D'une expérimentation française à l'impôt préféré du monde entier
La taxe sur la valeur ajoutée est une invention étonnamment récente. Si un industriel allemand, Wilhelm von Siemens, avait esquissé dans les années 1920 l'idée d'un impôt sur la consommation prélevé par étapes, la première mise en œuvre réelle est venue de France : c'est le haut fonctionnaire des impôts Maurice Lauré qui a instauré la « taxe sur la valeur ajoutée » en 1954, en l'appliquant d'abord aux grandes entreprises. L'idée de Lauré était élégante : en ne taxant que la valeur ajoutée à chaque étape de la production, et en laissant chaque entreprise déduire la taxe déjà payée sur ses achats, le système évitait l'effet de cascade (la « taxe sur la taxe ») des anciens impôts sur le chiffre d'affaires, tout en rendant la fraude plus difficile, puisque chaque acheteur de la chaîne a intérêt à exiger une facture en bonne et due forme de son fournisseur.

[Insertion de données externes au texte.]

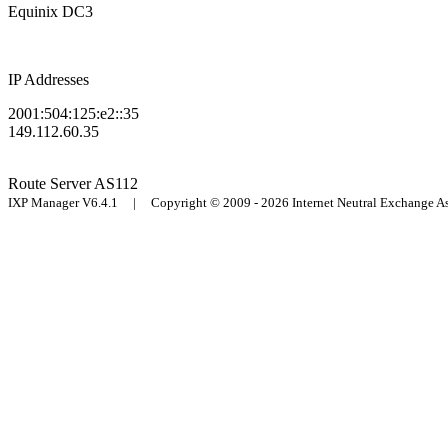
Equinix DC3
IP Addresses
2001:504:125:e2::35
149.112.60.35
Route Server
AS112
IXP Manager V6.4.1 | Copyright © 2009 - 2026 Internet Neutral Exchange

L'idée s'est diffusée à une vitesse remarquable. La Communauté économique européenne a rendu la TVA obligatoire pour ses États membres en 1967, et l'impôt a ensuite voyagé bien au-delà de l'Europe : aujourd'hui, plus de 170 pays appliquent une TVA ou sa proche cousine, la taxe sur les produits et services (GST). Le grand absent reste les États-Unis, qui s'appuient sur des taxes de vente au détail prélevées au niveau des États et des collectivités locales, un système où l'impôt n'est collecté qu'une seule fois, lors de la vente finale. Les taux varient énormément à travers le monde, de 5 % aux Émirats arabes unis à 27 % en Hongrie, le taux normal le plus élevé au monde, et la TVA représente désormais environ un cinquième de l'ensemble des recettes fiscales collectées sur la planète.
La TVA suscite aussi certains des débats les plus étranges du droit fiscal, car il faut bien tracer quelque part la frontière entre produits essentiels à taux réduit et produits de luxe à taux normal. Le Royaume-Uni a plaidé dans une affaire célèbre pour déterminer si un Jaffa Cake est un gâteau (taux zéro) ou un biscuit enrobé de chocolat (taux normal) ; le tribunal a tranché en faveur du gâteau, notamment parce qu'il durcit en rassissant, comme les gâteaux, au lieu de ramollir, comme les biscuits. L'Irlande a dû décider un jour si le pain de Subway contenait trop de sucre pour être légalement considéré comme du pain (c'était le cas). Et dans plusieurs pays, les sièges auto pour enfants, la crème solaire et même les bonshommes en pain d'épices sont taxés différemment selon d'infimes détails ; pour le pain d'épices, historiquement, selon la quantité de décoration en chocolat que porte la figurine.